I’d also been lucky to have had the opportunity to share our story with others. I’d written an essay for The New York Times about a road trip we’d taken in the aftermath of Nadav’s death.
The many heartfelt reactions I heard from strangers was proof that publishing it had been worthwhile. I started to wonder if telling the story of Nadav’s life might have the same effect.
Q: How was the book’s title chosen, and what does it signify for you?
A: Choosing a title for such a personal story was a difficult process, but I’m pleased with the one we picked. The title alludes to Nadav’s name, which in Hebrew means “generous,” or “giving more than expected.”
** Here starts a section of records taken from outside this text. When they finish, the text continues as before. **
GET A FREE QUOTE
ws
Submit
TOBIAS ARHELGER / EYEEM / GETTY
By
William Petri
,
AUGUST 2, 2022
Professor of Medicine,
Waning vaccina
But it’s also a play on the idea of what it means to “expect” a new child. Nadav was born with unexpected congenital heart defects — and yet the meaning and insight that came from dealing with those challenges was a privilege I never would have expected.
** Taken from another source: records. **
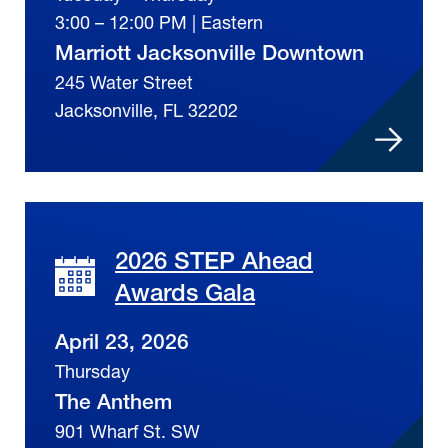
3:00 – 12:00 PM | Eastern
Marriott Jacksonville Downtown
245 Water Street
Jacksonville, FL 32202
2026 STEP Ahead
Awards Gala
April 23, 2026
Thursday
The Anthem
901 Wharf St. SW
Q: The writer Ari L. Goldman said of the book, “Robinson does not have all the answers, but he does show how family, faith, science and love can sustain people even at the worst of times.” What do you think of that description?
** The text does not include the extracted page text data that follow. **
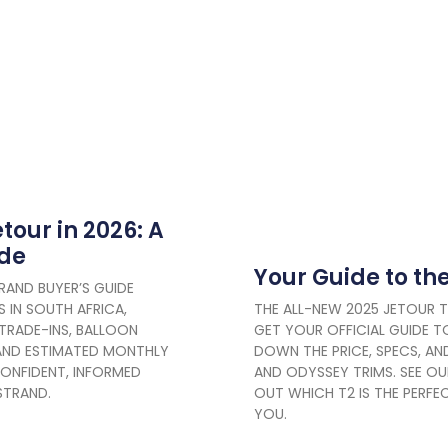
tour in 2026: A
ide
Your Guide to th
RAND BUYER’S GUIDE
 IN SOUTH AFRICA,
THE ALL-NEW 2025 JETOUR 
 TRADE-INS, BALLOON
GET YOUR OFFICIAL GUIDE TO
AND ESTIMATED MONTHLY
DOWN THE PRICE, SPECS, AND
ONFIDENT, INFORMED
AND ODYSSEY TRIMS. SEE OU
STRAND.
OUT WHICH T2 IS THE PERF
YOU.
A: I’m flattered by it. Being the parent of a complicated child touches on all aspects of life.
You work together to build a loving family; you find the faith to live with your decisions, even if the consequences are beyond your control; and you discover an extraordinary capacity—when something goes wrong — to compensate and heal.
Along the way, you realize that there are some things you will never understand, and you have to come to terms with that too.
My wife and I learned to do all of these things, knowing that someday we might have to say goodbye to one of our sons. I wrote the book in part to share these lessons, in the hopes that they might help others.
I think most people wrestle with these issues at some point during their lives, even if they are never faced with such dire circumstances.
Q: What impact did it have on you to write the book?
A: It is a great relief to have set down so many vivid memories on paper. It’s a huge burden to carry those precious thoughts around in your brain, and working them into sentences and paragraphs helped me find some deeper meaning.
Most of all, I feel gratified that others will have a chance to “meet” our son, even though he is no longer with us.
Q: What are you working on now?
A: Mostly, getting the word out about the book. In particular, it’s important to me to connect with parents of complicated children and medical professionals caring for children like Nadav. We learned so much about the world of parenting and medicine that hopefully will help others in similar situations.
I’m also really fascinated to hear from other readers as well. I can be reached via my website (morethanamemoir.com/contact) and welcome opportunities to speak with book clubs, medical gatherings (such as grand rounds) and individual readers.
I’m also looking forward to taking a break. It’s taken over six years from concept to publication -- an exhausting and often frustrating process. While I’m really proud of what I’ve produced, I’m not going to tackle another book-length project any time soon!
Q: Anything else we should know?
A: I sometimes worry that potential readers will be scared off by the topic. Let me reassure you: although it sounds like a sad story, this book is not a tragedy. Our son’s life was remarkable and inspiring. If I’ve done what I set out to do, readers will find joy shining through the tears.